La spirale baissière se poursuit en Allemagne avec un indice PMI à 43,7 (contre 44,1), le pays étant le plus exposé aux conflits commerciaux car très exportateur. Au Royaume-Uni, la contraction atteint un niveau jamais vu depuis 2012 avec un indice à 47,5 contre 48,9 en novembre. Le sous-indice de la production tombe à 45,6.

En Italie, cela fait maintenant 15 mois que l’indice recule pour se fixer en décembre à 46,2. L’Espagne connaît de son côté un septième mois à la baisse avec un PMI à 47,4.

Si l’indice recule également en France, il demeure au-dessus des 50, illustrant une activité en croissance. En décembre, l’indice était de 50,4 après 51,7 en novembre et 50,3 en première estimation. Markit observe « une hausse marginale de la production et une nouvelle contraction des nouvelles commandes ». « Cela a conduit les entreprises à interrompre leurs efforts de recrutement et à réduire leurs achats », ajoute Eliot Kerr, économiste du cabinet privé.

En 2019, l’indice manufacturier pour la France n’est tombé que deux fois sous la barre de 50: en mars et en juillet.

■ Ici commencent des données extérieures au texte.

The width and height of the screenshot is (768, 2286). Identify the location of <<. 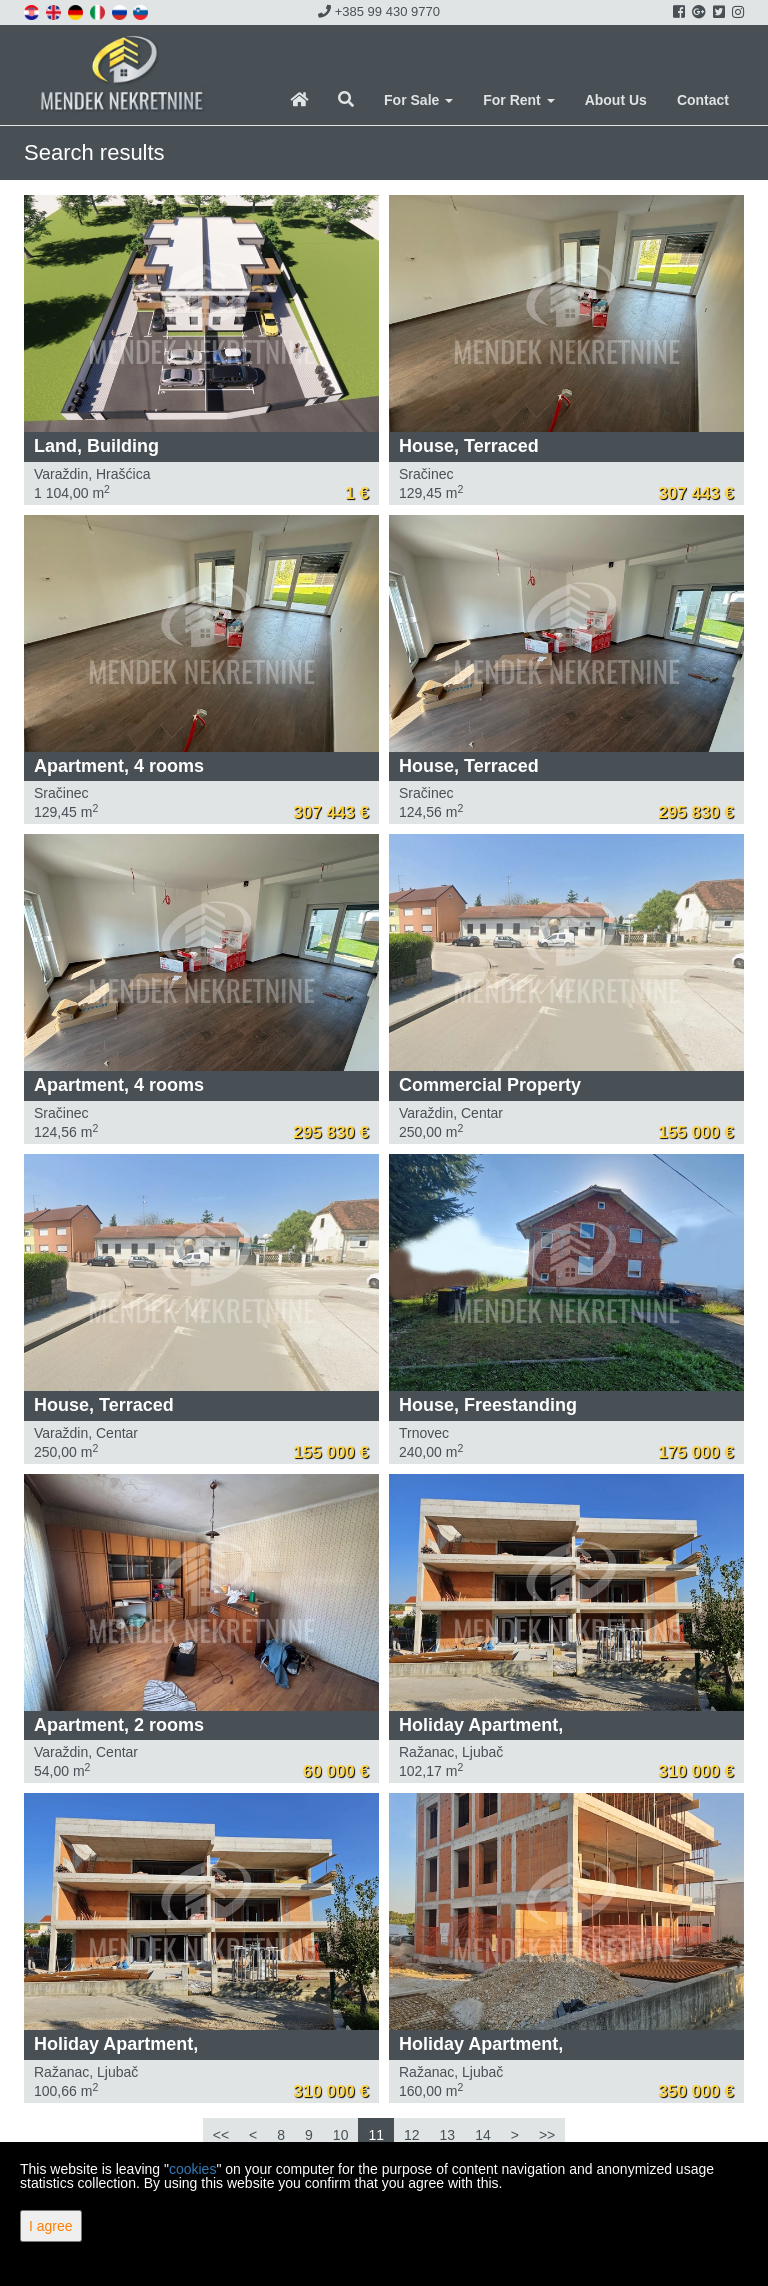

Pour l’année qui débute, l’optimisme n’est pas vraiment au rendez-vous malgré la perspective de la signature d’un accord commercial préliminaire entre la Chine et les Etats-Unis en janvier et l’entrée en vigueur du Brexit. « Si les entreprises se montrent un peu plus optimistes pour l’année à venir, le retour à la croissance est encore loin car les flux de nouvelles commandes continuent de baisser à un rythme qui figure parmi les plus soutenus des sept dernières années. », commente Markit.